Father & Son
As teenagers they embarrassed and annoyed us in the way they continually treated us like a child something which no matter how old you got they continued to do. And in a way it drove you apart, you were still fond of them but the way they acted was so annoying that you chose not to spend as much time with them as you could, believing they will always be there until all of a sudden they're not. I don't think I'm alone if I said my relationship with my father isn't close, he's from a different generation where father son bonding wasn't a thing nor dishing out praise for something well done. And it is that sort of relationship which is the basis of "And When Did You Last See Your Father?" a touching and thought provoking drama which makes you re-examine that relationship you have with your father.

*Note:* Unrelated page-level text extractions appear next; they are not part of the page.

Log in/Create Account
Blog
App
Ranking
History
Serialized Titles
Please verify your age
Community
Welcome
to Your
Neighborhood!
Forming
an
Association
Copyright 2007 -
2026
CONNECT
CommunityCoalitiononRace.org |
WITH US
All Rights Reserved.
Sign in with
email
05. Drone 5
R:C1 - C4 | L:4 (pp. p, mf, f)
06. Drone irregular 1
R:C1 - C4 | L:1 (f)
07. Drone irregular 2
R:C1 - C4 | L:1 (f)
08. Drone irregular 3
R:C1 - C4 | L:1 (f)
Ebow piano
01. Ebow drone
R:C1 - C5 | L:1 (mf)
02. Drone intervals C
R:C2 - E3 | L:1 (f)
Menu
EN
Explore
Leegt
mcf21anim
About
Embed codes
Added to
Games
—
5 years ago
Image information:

When writer Blake Morrison's (Colin Firth - Nanny McPhee) father Arthur (Jim Broadbent - Hot Fuzz) is diagnosed with terminal cancer and is not given long to live Blake moves back home with his mother and sister to help care for him during the last few weeks. It forces Blake to face up to the distant relationship which he has with Arthur and being back home causes many painful memories of growing up to come flooding back. But in doing so it makes Blake realise things, things about himself and his father that he never realised growing up whilst also realising he wasted too much time by being annoyed at him.

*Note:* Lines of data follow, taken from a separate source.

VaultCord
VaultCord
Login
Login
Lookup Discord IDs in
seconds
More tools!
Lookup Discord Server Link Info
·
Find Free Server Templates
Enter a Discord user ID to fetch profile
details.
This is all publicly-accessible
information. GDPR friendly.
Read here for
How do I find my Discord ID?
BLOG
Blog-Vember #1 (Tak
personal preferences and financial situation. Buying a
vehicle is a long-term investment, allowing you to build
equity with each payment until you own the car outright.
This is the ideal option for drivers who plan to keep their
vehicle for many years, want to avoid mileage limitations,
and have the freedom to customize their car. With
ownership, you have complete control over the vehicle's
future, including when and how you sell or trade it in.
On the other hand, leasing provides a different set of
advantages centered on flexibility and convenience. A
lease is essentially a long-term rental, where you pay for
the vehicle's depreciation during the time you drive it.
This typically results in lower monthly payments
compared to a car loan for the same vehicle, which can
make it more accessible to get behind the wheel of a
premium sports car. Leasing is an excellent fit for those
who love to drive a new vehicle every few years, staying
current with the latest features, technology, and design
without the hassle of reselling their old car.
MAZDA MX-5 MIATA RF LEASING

There are countless brilliant scenes in "And When Did You Last See Your Father?" but there is one which if you can empathise with you will empathise with the entire movie. The scene features a teen Blake going camping with his dad and after telling his father that there are own pegs and no poles in the canvas bag Arthur tells him to move out of the way so he could look, leading to a roll of the eyes and a moment of annoyance for Blake. I know exactly how Blake felt, why didn't his dad just believe him, why did he have to think by looking himself he would magically find them and I am sure I am not alone in having that sort of experience. It is that sort of experience, and there are many including Arthur embarrassing Blake in front of young girls, which is the basis of much of the movie as it establishes what is a typical but trying relationships between a father and a son where the father always knows best.

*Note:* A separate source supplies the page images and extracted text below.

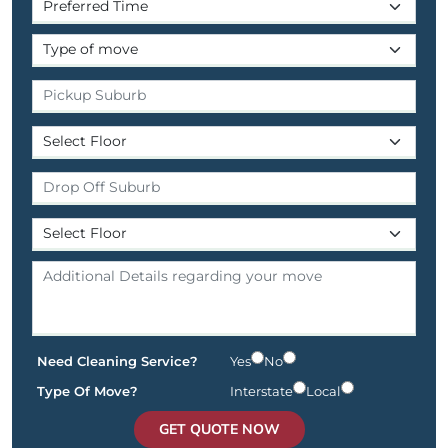
Need Cleaning Service?
Yes
No
Type Of Move?
Interstate
Local
GET QUOTE NOW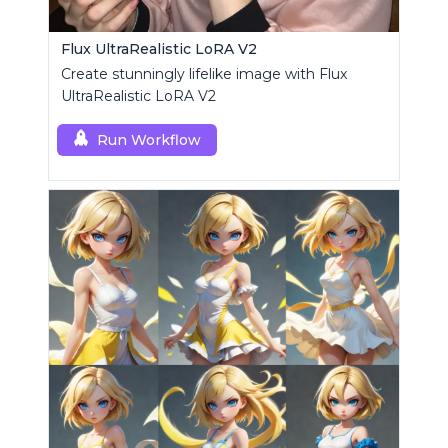
Flux UltraRealistic LoRA V2
Create stunningly lifelike image with Flux
UltraRealistic LoRA V2
Run Workflow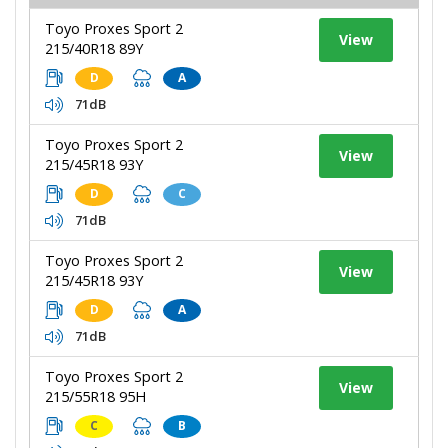
Toyo Proxes Sport 2
View
215/40R18 89Y
D
A
71dB
Toyo Proxes Sport 2
View
215/45R18 93Y
D
C
71dB
Toyo Proxes Sport 2
View
215/45R18 93Y
D
A
71dB
Toyo Proxes Sport 2
View
215/55R18 95H
C
B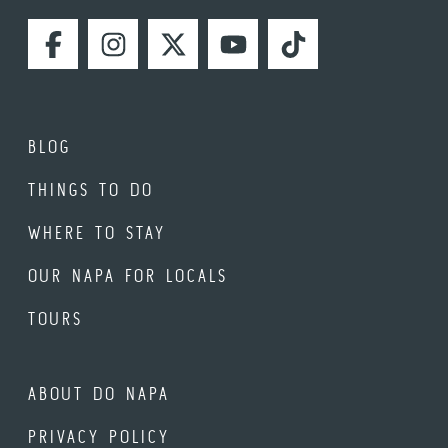
FACEBOOK
INSTAGRAM
TWITTER
YOUTUBE
TIKTOK
BLOG
THINGS TO DO
WHERE TO STAY
OUR NAPA FOR LOCALS
TOURS
ABOUT DO NAPA
PRIVACY POLICY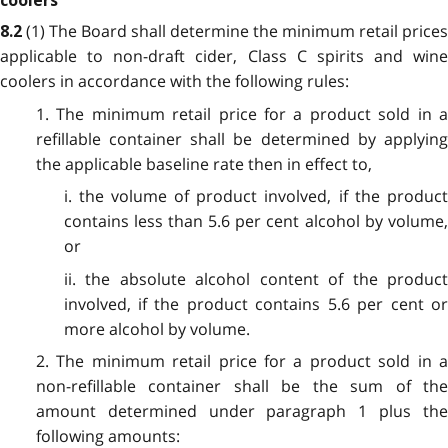
coolers
(1) The Board shall determine the minimum retail prices
8.2
applicable to non-draft cider, Class C spirits and wine
coolers in accordance with the following rules:
1. The minimum retail price for a product sold in a
refillable container shall be determined by applying
the applicable baseline rate then in effect to,
i. the volume of product involved, if the product
contains less than 5.6 per cent alcohol by volume,
or
ii. the absolute alcohol content of the product
involved, if the product contains 5.6 per cent or
more alcohol by volume.
2. The minimum retail price for a product sold in a
non-refillable container shall be the sum of the
amount determined under paragraph 1 plus the
following amounts: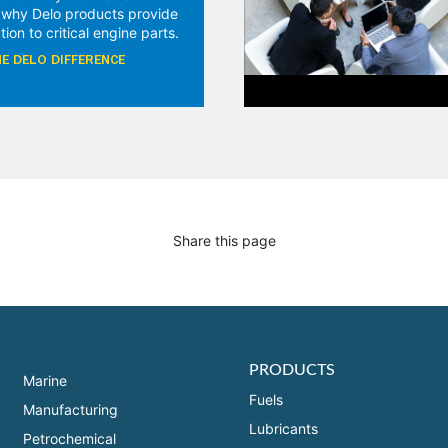
 why Delo products provide
tion to critical engine parts.
E DELO DIFFERENCE
Share this page
PRODUCTS
Marine
Fuels
Manufacturing
Lubricants
Petrochemical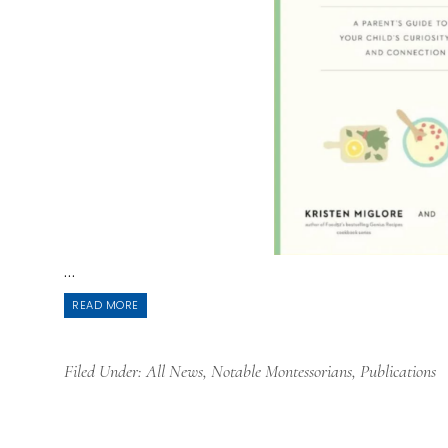
...
READ MORE
Filed Under:
All News
,
Notable Montessorians
,
Publications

What that means is that if you can empathise with how teen Blake feels you can also probably empathise with adult Blake, not just in the fact that Arthur still treats him the same, in an innocent but patronising manner, but in that feeling of distance between father and son. But trust me if you cam empathise with Blake then "And When Did You Last See Your Father?" will hit a nerve as alongside the story of young Blake we also have adult Blake dealing with his father dying and feeling remorse for not being closer. It means that whilst we have the painfully real but occasionally amusing drama of young Blake growing up we also have a thought provoking side as it makes you think about your own relationship with your father, always thinking they will be there and annoying you.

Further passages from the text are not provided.